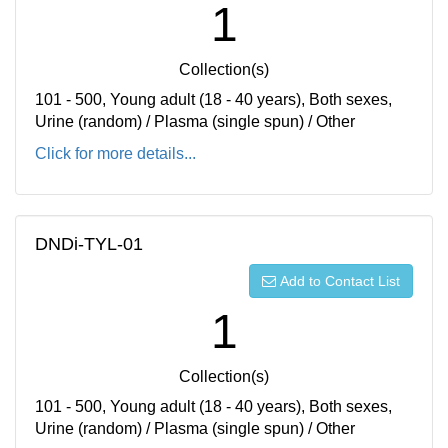
1
Collection(s)
101 - 500, Young adult (18 - 40 years), Both sexes,
Urine (random) / Plasma (single spun) / Other
Click for more details...
DNDi-TYL-01
Add to Contact List
1
Collection(s)
101 - 500, Young adult (18 - 40 years), Both sexes,
Urine (random) / Plasma (single spun) / Other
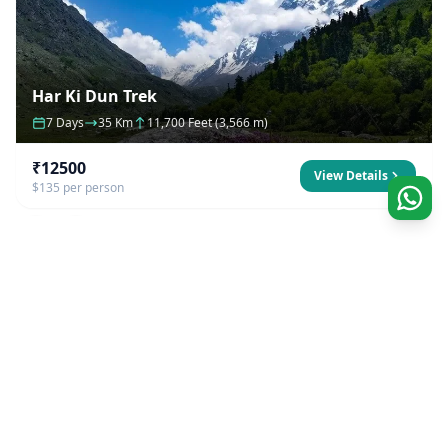
Har Ki Dun Trek
7 Days
35 Km
11,700 Feet (3,566 m)
₹12500
View Details
$135 per person
Our Company
Founded by natives to the Himalayas, we strive to
excel to offer best outdoors experience possible.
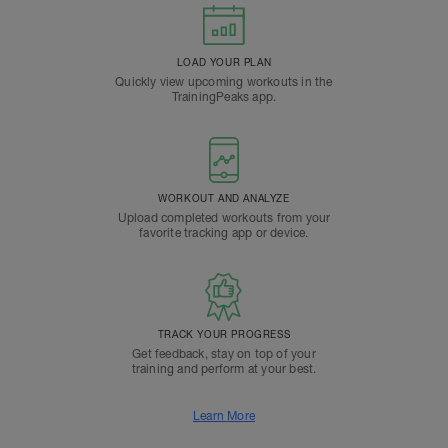
LOAD YOUR PLAN
Quickly view upcoming workouts in the
TrainingPeaks app.
WORKOUT AND ANALYZE
Upload completed workouts from your
favorite tracking app or device.
TRACK YOUR PROGRESS
Get feedback, stay on top of your
training and perform at your best.
Learn More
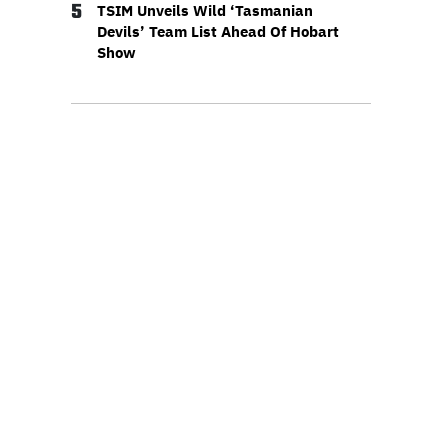
5
TSIM Unveils Wild ‘Tasmanian
Devils’ Team List Ahead Of Hobart
Show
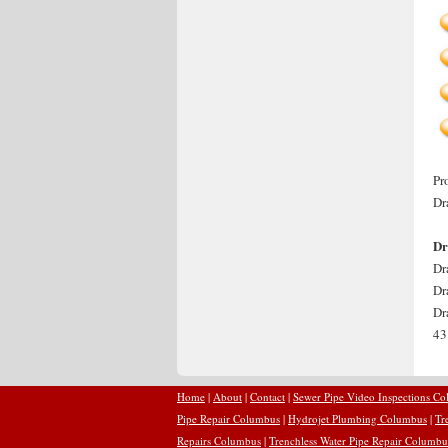
Pr
Dr
Dr
Dr
Dr
Dr
43
Home
|
About
|
Contact
|
Sewer Pipe Video Inspections C
Pipe Repair Columbus
|
Hydrojet Plumbing Columbus
|
Tr
Repairs Columbus
|
Trenchless Water Pipe Repair Columbu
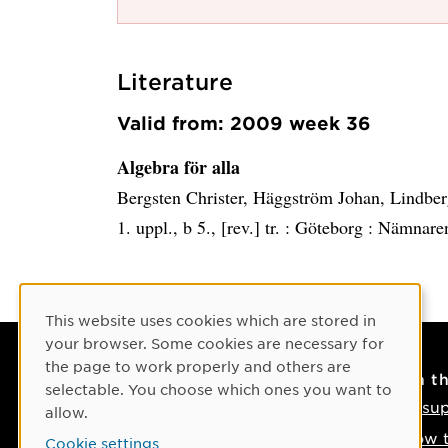
Literature
Valid from: 2009 week 36
Algebra för alla
Bergsten Christer, Häggström Johan, Lindber
1. uppl., b 5., [rev.] tr. :
Göteborg :
Nämnare
Cookie Consent
This website uses cookies which are stored in
your browser. Some cookies are necessary for
the page to work properly and others are
Contact
On t
selectable. You choose which ones you want to
Contact us
IT su
allow.
Phone: +46 90-786 50 00
How t
Cookie settings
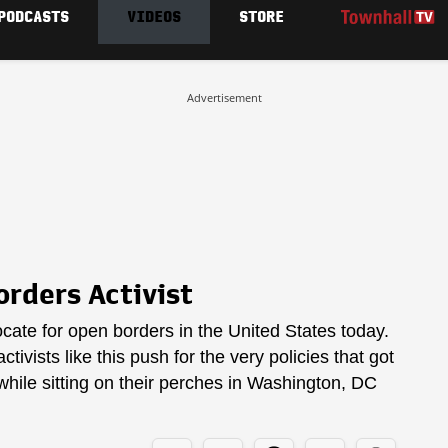
PODCASTS
VIDEOS
STORE
Advertisement
rders Activist
ate for open borders in the United States today.
tivists like this push for the very policies that got
while sitting on their perches in Washington, DC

========================

→ **WORK INSTRUCTIONS**
Please return only the lines from the one holding "DNDi-TYL-01" through the end of the data, both ends included; do not copy any pictures.

→ **WRITTEN SOLUTION**
DNDi-TYL-01
Add to Contact List
1
Collection(s)
101 - 500, Young adult (18 - 40 years), Both sexes,
Urine (random) / Plasma (single spun) / Other
Har Ki Dun Trek
7 Days
35 Km
11,700 Feet (3,566 m)
₹12500
View Details
$135 per person
Our Company
Founded by natives to the Himalayas, we strive to
excel to offer best outdoors experience possible.
LOAD YOUR PLAN
Quickly view upcoming workouts in the
TrainingPeaks app.
WORKOUT AND ANALYZE
Upload completed workouts from your
favorite tracking app or device.
TRACK YOUR PROGRESS
Get feedback, stay on top of your
training and perform at your best.
Learn More
5
TSIM Unveils Wild ‘Tasmanian
Devils’ Team List Ahead Of Hobart
Show
Pr
Dr
Dr
Dr
Dr
Dr
43
Home
|
About
|
Contact
|
Sewer Pipe Video Inspections C
Pipe Repair Columbus
|
Hydrojet Plumbing Columbus
|
Tr
Repairs Columbus
|
Trenchless Water Pipe Repair Columbu
Literature
Valid from: 2009 week 36
Algebra för alla
Bergsten Christer, Häggström Johan, Lindber
1. uppl., b 5., [rev.] tr. :
Göteborg :
Nämnare
Cookie Consent
This website uses cookies which are stored in
your browser. Some cookies are necessary for
the page to work properly and others are
Contact
On t
selectable. You choose which ones you want to
Contact us
IT su
allow.
Phone: +46 90-786 50 00
How t
Cookie settings
PODCASTS
VIDEOS
STORE
Advertisement
rders Activist
ate for open borders in the United States today.
tivists like this push for the very policies that got
while sitting on their perches in Washington, DC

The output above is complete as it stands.